After a number of weeks and some (okay, a lot of) obsessive googling on fostering, the evening arrives. Three or so social workers ply you with sugar, caffeine, and heart-breaking statistics until all your defenses are offline, and then they hit you with the horror stories and the worst case scenarios to see if you'll break and run. If you hang tough, they'll see you the following week (or, you know, whenever you get your shit together.)
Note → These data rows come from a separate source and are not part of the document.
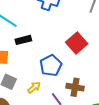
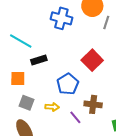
yellow arrow: (34, 87) -> (52, 107), turned 48

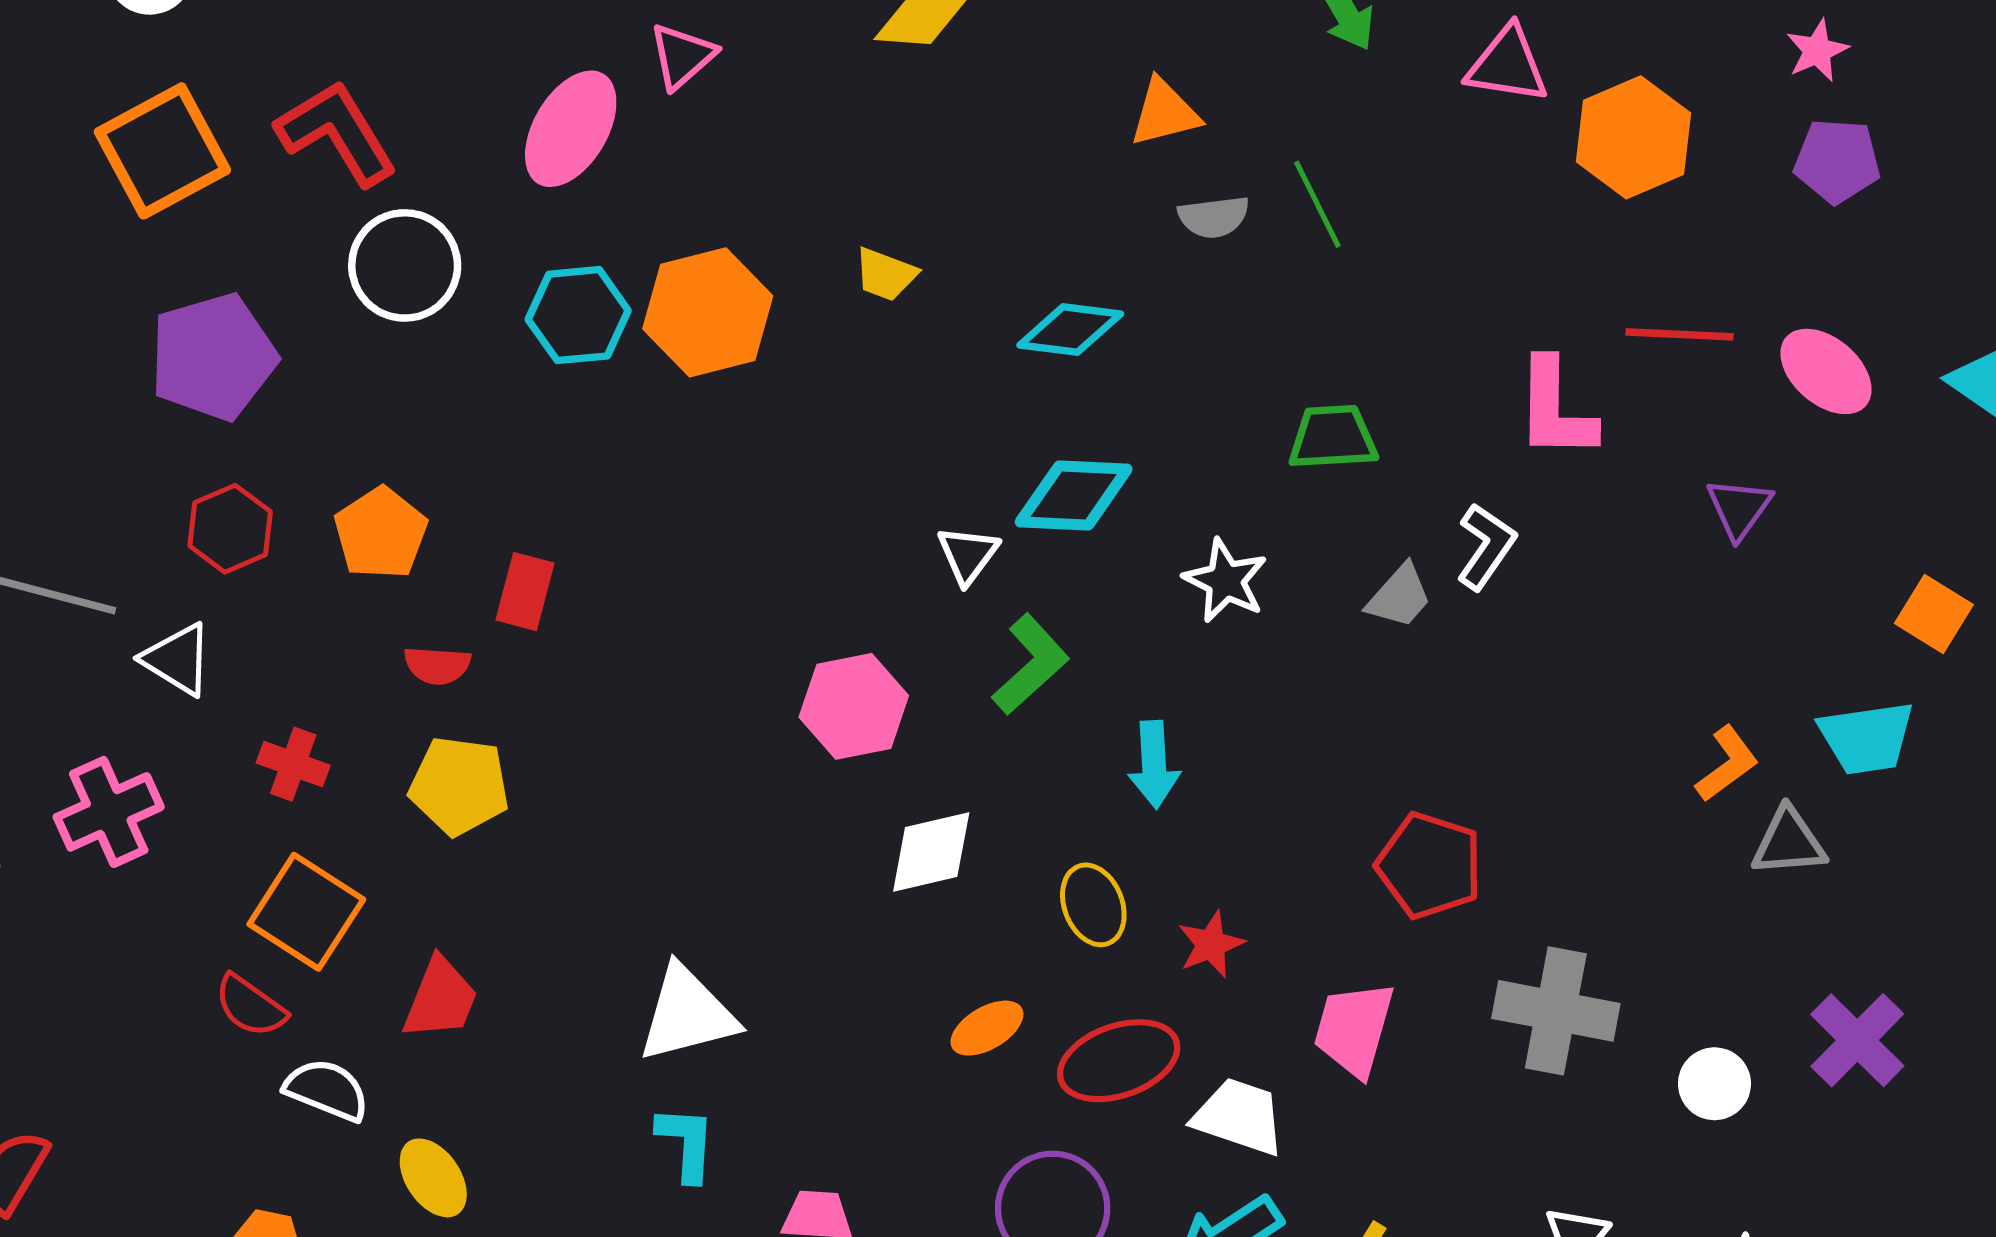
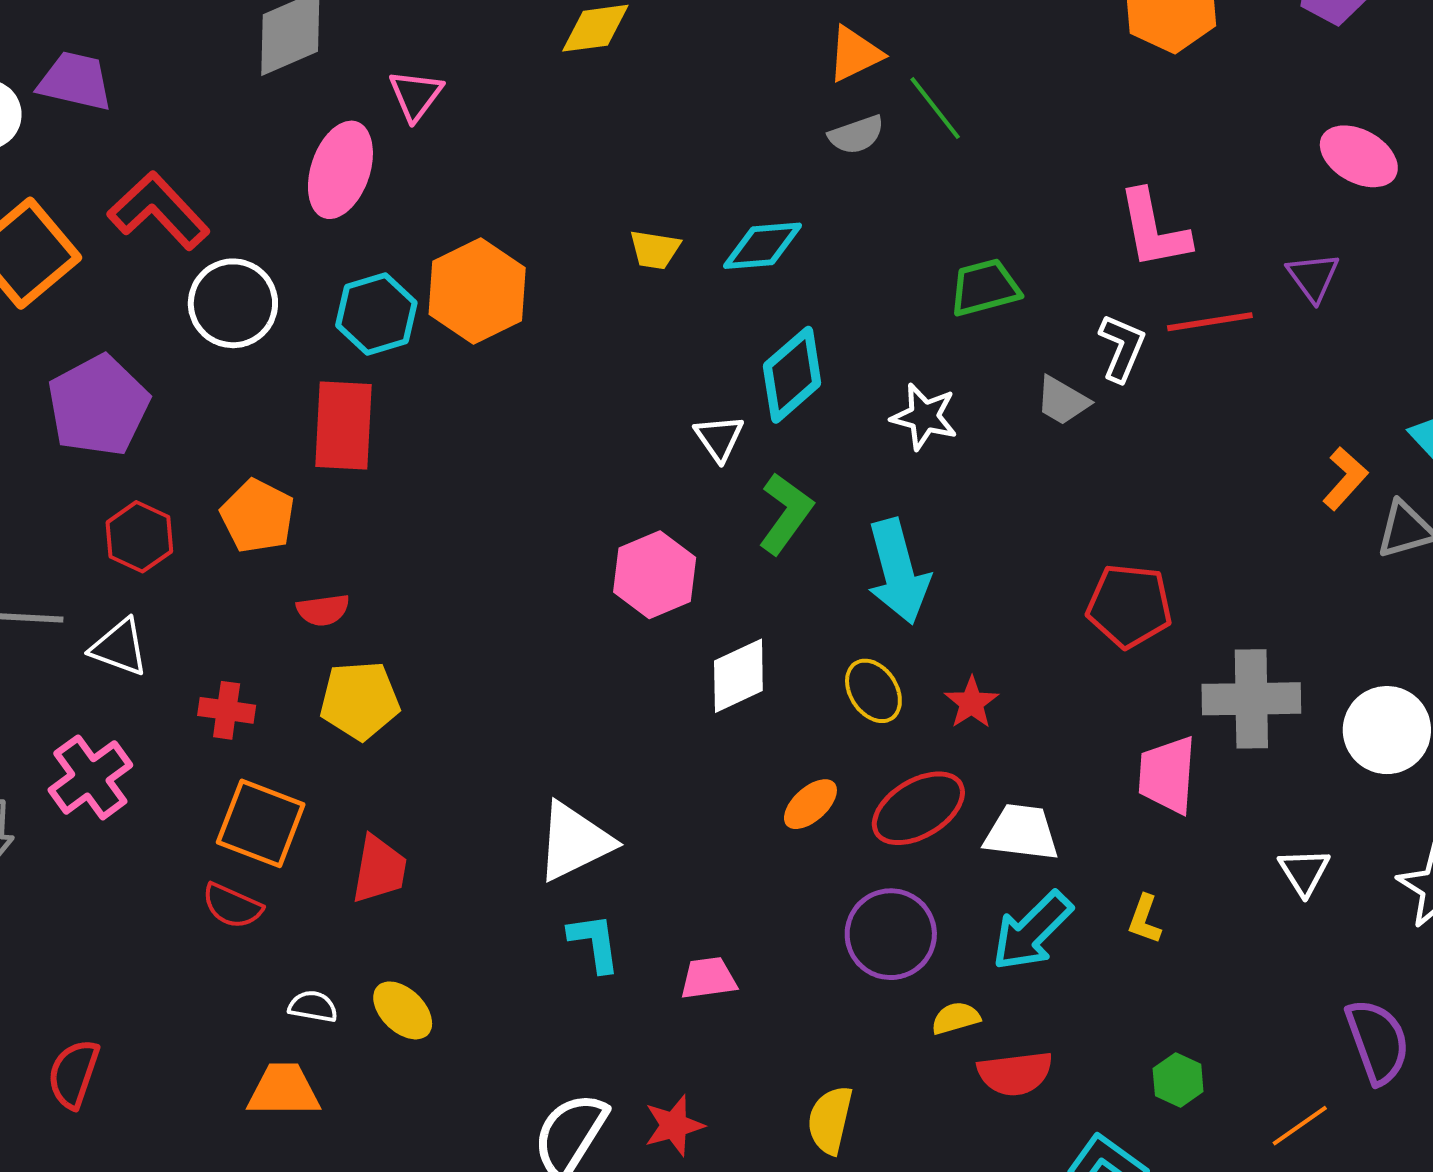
orange triangle: (1165, 113) -> (855, 54), moved
yellow trapezoid: (886, 274) -> (655, 250), moved
red line: (1679, 334) -> (1210, 322), moved
cyan diamond: (1074, 496) -> (792, 375), turned -32
red rectangle: (525, 592) -> (343, 426), moved, size x1.5
gray trapezoid: (1399, 596) -> (1062, 401), turned 90
cyan arrow: (1154, 764) -> (898, 572), size x1.5
pink trapezoid: (1354, 1029) -> (1167, 775), moved
white circle: (1714, 1084) -> (1387, 730), size x1.5
white semicircle: (327, 1090) -> (313, 1006), moved, size x0.7

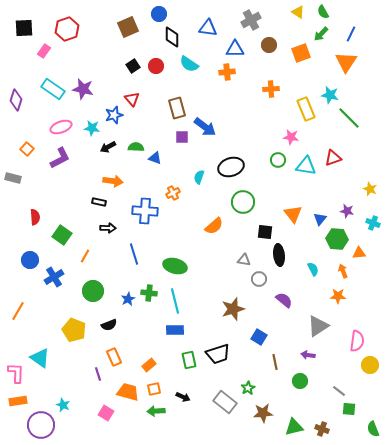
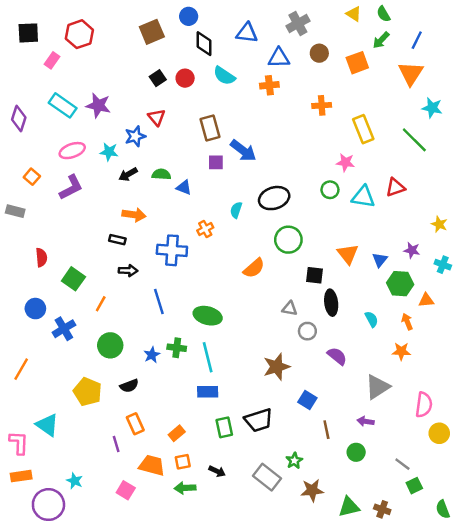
cyan star: (330, 95) -> (432, 108), moved
green square: (349, 409) -> (414, 486), turned -32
This is where the selection process starts. At our meeting, we all had to stand up and say who we were, what we did for work and leisure, and to say what our experience with children was, and our motivation for attending. The hardest part was to describe ourselves as parents in one word. What? As you may have noticed, I can't describe anything in just one word. Apparently a lot of others felt the same, and since there were about forty of us, it took some time to get through us all. Of course I was last, so I had a lot of time to build up all that public-speaking anxiety we all know and love. Naturally S nailed it, and I muttered something incoherent about how all I really do is read and aren't epigenetics interesting, then got red in the face and sat down. All the words I wanted to say in a clear and logical manner got tangled up in my larynx and fell over their feet before making it out of my mouth. The social workers were taking notes the entire time and I'm sure the ones on me say something like "??? couldn't understand a word, no apparent hobbies. Husband bright and articulate."

We moved on to a questionnaire, and let me tell you, that was definitely designed to weed out the crazies. Because, you know, my one year old baby is totally able to keep himself safe around dangerous objects, and my four year old always meets me at the door with a perfectly mixed Manhattan after a hard day at the office. Not. Some questions were harder for me because my answer really depended on the kid, because you parent the child you have, not the ideal one you expected, right? Right. So I wrote a paragraph on a few of them before we even got to the essay  questions.

Which were actually pretty easy; I just answered them all with examples of how I would  deal with my own kids. So I guess if we aren't passed to the next level, maybe I am not fit to raise a chicken! I felt like a high school kid again when we handed in all our 'tests' - nervous and just hoping for a passing grade.